For as long as I can remember, the traditional sales strategy involved a highly active sales team pounding the pavement, crisscrossing the country to attend trade shows, and lots and lots of phone calls and follow-up emails. The goal is to get in front of potential customers to tell them what your product offers and why they need it. For SaaS companies, the initial goal is to book a product demo. However, as the industry dynamics evolve, so do the engagement methods. There’s undoubtedly still a place for this approach, but there’s a new kid in town called product-led growth (PLG), and let’s just say there’s talk.
Let Your Product Do The Talking
In the early 2000s, SaaS companies turned heads when they started using their products to attract and retain new customers rather than relying solely on their sales and marketing teams to push leads through the sales funnel.

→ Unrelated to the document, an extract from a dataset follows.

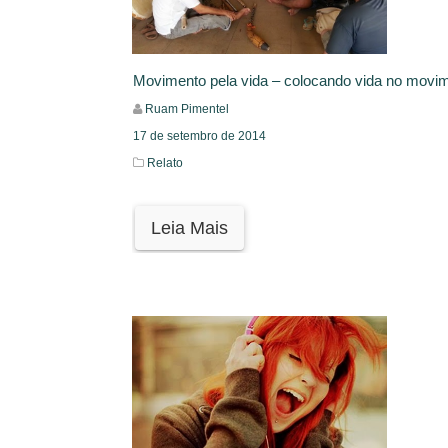
Movimento pela vida – colocando vida no movi
Ruam Pimentel
17 de setembro de 2014
Relato
Leia Mais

Once the sales touch is removed, you really only have your products to drive growth—hence, the term product-led growth.
The Diverging Paths To Business Growth
Everyone is familiar with sales-led organizations. They prioritize human interaction as a way to sell products and services. Simply put, they let the sales team do what it does best—relationship building and articulating the value of their products and services. With this strategy, customers typically have to request a demo and have a sales team member walk them through all the bells and whistles of the product to see it in action. And don’t get me wrong, this way is still alive and well. It’s particularly effective for complex products that don’t lend themselves to self-guided experimentation.
Contrarily, product-led organizations let customers self-serve, meaning they get to use a product before they speak to anyone at the organization.
Shifting The Product Development Mindset
The thought process toward product development often leans heavily on the technological aspect, prompting questions like "How do we build this?" and "Who would want this product?" However, I’ve realized that this approach isn’t that effective.
Core Advantages Of A Product-Led Growth Strategy
Customer Benefits
-Superior User Experience: Free or limited access trials let users autonomously assess the value of a product at their own pace, allowing customers to experience your product when and how they want without any hurdles.
-Continuous Customer Feedback Loop: This helps you improve the product in real time and focus on developing products that meet the needs of your current and future customers.
Business Benefits
-Shorter Sales Cycle: Self-onboarding removes the obstacles (e.g., human interaction and demo requirements) for potential customers so they can immediately start using your product. Converting them into paying customers doesn’t take long if they find it valuable.
-High Retention/Lower Churn Rates: Creating customer-centric products and delivering them to users with a dedication to product enhancement increases customer satisfaction, making it easier to attract and retain customers.
Attracting And Retaining Customers Through User Experiences
Customers expect a lot these days. To thrive, businesses must take a highly focused, customer-first approach to product development and delivery. Trials or "freemiums" allow customers to test drive a product or solution before making a purchase decision.
This methodology creates a win-win situation for the customers and the organization, making it an effective strategy for SaaS businesses aiming for sustainable growth.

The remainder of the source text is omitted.